I experienced directly and for the first time the lives of the exceptionally wealthy, and despite some resemblance by way of complexion, we were like different species. I’d seen these people from afar: on television, in movies, and in the homes that my mother sometimes cleaned for extra cash, but engaging with them in their natural habitat was different.
In one of my first exchanges with my new classmates, my truly impressively loud Burrrp!, which would have delighted my less sophisticated public school friends, was met with embarrassed-for-me silence. Their parents had jobs involving numbers, buying or selling, or something else that felt similarly abstract, while my mother worked as a home health aide and cleaned houses and my stepfather delivered mail.
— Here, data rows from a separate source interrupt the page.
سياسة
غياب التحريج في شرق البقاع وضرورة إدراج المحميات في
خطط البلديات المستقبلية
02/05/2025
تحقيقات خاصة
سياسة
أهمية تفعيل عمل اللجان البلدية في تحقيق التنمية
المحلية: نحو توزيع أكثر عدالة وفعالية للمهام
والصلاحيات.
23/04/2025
If their parents had served in the military, it was in leadership, while my father, a high school dropout, was forced onto a patrol boat during the Vietnam War, living through scenes reminiscent of Apocalypse Now.
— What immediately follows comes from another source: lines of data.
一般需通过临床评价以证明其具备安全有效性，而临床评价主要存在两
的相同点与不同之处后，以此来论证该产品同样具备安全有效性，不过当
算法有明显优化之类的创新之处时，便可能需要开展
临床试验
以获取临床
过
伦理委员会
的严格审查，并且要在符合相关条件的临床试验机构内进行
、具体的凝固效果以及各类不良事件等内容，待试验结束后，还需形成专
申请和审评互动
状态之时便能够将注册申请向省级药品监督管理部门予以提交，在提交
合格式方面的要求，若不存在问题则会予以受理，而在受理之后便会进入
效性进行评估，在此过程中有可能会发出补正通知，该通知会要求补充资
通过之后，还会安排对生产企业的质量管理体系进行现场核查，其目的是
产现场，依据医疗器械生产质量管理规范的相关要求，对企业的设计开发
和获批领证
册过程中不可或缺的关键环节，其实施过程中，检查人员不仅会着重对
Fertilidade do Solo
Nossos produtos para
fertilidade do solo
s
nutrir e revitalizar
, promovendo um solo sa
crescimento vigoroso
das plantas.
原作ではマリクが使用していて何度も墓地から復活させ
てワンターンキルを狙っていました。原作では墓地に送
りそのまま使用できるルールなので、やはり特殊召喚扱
Beyond that, my classmates had study skills and tutors, while the skills, intellect, and cultural savvy that had brought me success in my former public school — a school with a roughly 75% of graduation rate — were simply not enough to buoy me. And while this student body was considerably more racially diverse than the one I had left behind, I largely experienced my classmates as a singularity: a group clearly united by assumptions, norms, and values, as a globe-spanning class.
I remember clearly my history teacher, a local Episcopal priest, rightly chiding our class for whining about grades, noting, “So this is what it sounds like when the upper middle class gets cranky!” After class I sheepishly but with a burgeoning inner resolve made it clear to the teacher that I was not, in fact, upper middle class. My response signaled an important shift in my life: I had developed a firm awareness of my class and the class of those around me.
My poor grades and occasional troublemaking led to my being asked to leave at the end of the year. I petitioned and they accepted my plea, offering me a spot in the sophomore class at full tuition. While their decision to ask me to leave was entirely reasonable, this “offer,” for a scholarship student, wasn’t. It was back to public school for me, yet the experience had left an indelible mark and set me on a path I never would have predicted at the time.
Can You Go Home Again?
Ten years later, I returned to this school as an intern in the school’s academic support program in a quest to find and save versions of my younger self — a decision that has now grown into what is nearing a twenty-year career in education. Upon my arrival, I was enthusiastic to share with this community the ways I’d grown and changed, the struggles I’d faced, and my determination to be an advocate for students on the margins.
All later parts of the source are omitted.